Today, in many organizations, management and financial analysts tend to focus and spend significant efforts on analysing historical sales, current income data and cashflow as a path to guidance for the assessment and interpretation of financials and growth in revenues.
But there is an increasing need for organizations to shift their focus and time towards a strategic indicator which can act as the key determinant of sales growth, financials, or valuation. That is financial forecasting.

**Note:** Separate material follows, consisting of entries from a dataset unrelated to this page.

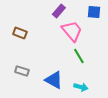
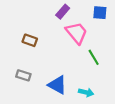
brown rectangle: (20, 33) -> (30, 40), moved
green line: (79, 56) -> (94, 57), moved

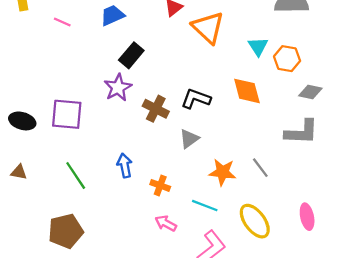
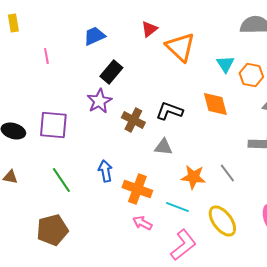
pink line: (62, 22) -> (46, 56), moved, turned 56
gray triangle: (189, 139) -> (163, 147), turned 42
orange cross: (160, 185) -> (137, 189), size x1.6

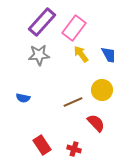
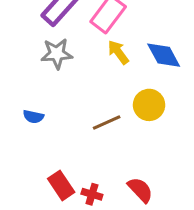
red semicircle: (96, 123) -> (140, 190), moved
red cross: (74, 149) -> (92, 194), moved

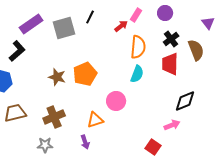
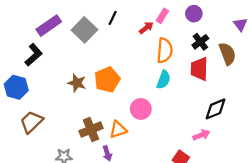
gray square: (64, 28) -> (84, 30), turned -30
brown trapezoid: (15, 113) -> (31, 122), turned -30
brown cross: (54, 117) -> (91, 130), moved

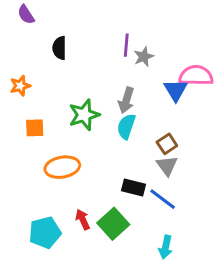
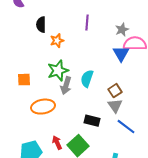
gray star: (144, 57) -> (122, 30), moved
orange star: (20, 86) -> (57, 41), moved
gray arrow: (126, 100) -> (66, 86), moved
blue line: (163, 199) -> (126, 127), moved

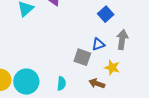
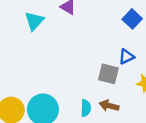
brown arrow: (97, 83) -> (109, 106), moved

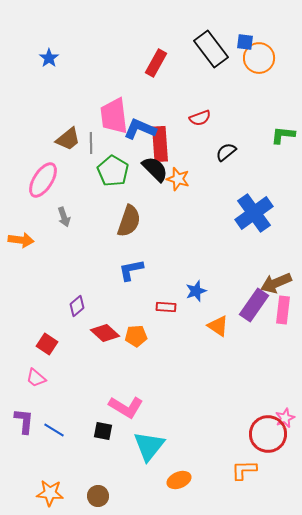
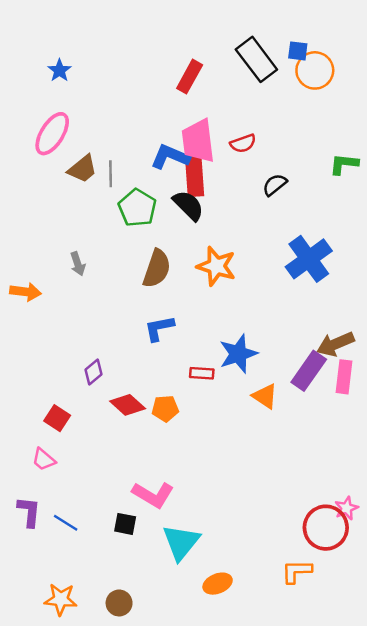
pink trapezoid: (114, 116) -> (198, 141), moved
orange star: (178, 179) -> (216, 266), moved, size x1.4
pink ellipse: (43, 180) -> (52, 134), moved
blue star: (196, 291) -> (238, 354), size x1.5

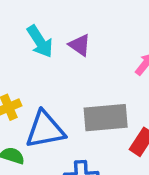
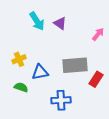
blue triangle: (45, 130) -> (40, 72), size x0.7

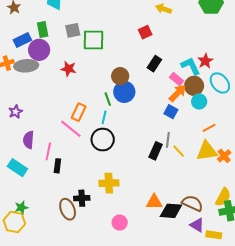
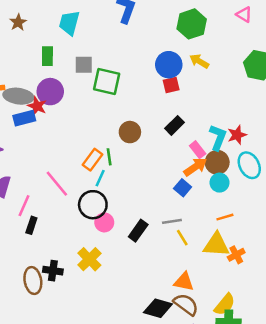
blue rectangle: (22, 40) -> (24, 118), moved
purple circle: (39, 50) -> (50, 92), moved
cyan L-shape: (191, 66) -> (218, 137), turned 35
red star: (69, 69) -> (37, 106), moved
blue circle: (124, 92) -> (169, 65), moved
orange rectangle: (79, 112) -> (93, 160), moved
gray line: (168, 140) -> (172, 221), turned 63
black rectangle: (156, 151) -> (138, 231), moved
yellow cross: (109, 183) -> (89, 259), turned 36
orange triangle: (154, 202) -> (184, 282), moved
pink circle: (120, 223) -> (104, 222), moved

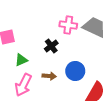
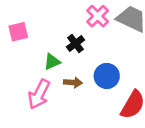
pink cross: (68, 25) -> (98, 16), turned 36
green triangle: (21, 60) -> (52, 62), moved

Forecasting as a strategic tool is becoming increasingly crucial and indispensable for assessing and improving the business value. For instance, an organization’s enterprise value financially is based on its present discounted value of its free cash flow projections. Through forecasting of future cash flows, you can develop a game plan for achieving the earning objectives. Insights into the future say for 2 to 3 years ahead, can help evaluate the viability and effectiveness of your business strategy with a focus on meeting longer term goals.
Furthermore, forecasting can guide from an operational perspective such as for instance, to realize a 3X growth in the future, what sort of operational initiatives and core product or services business drivers should be augmented. This would let your business to change and tune its resources, process, and technology elements between making longer term strategic investments and tactical, short-term sales & marketing investments.
Financial forecasting as a strategic tool has the following attributes and correlation to your business aspects that you need to understand and leverage.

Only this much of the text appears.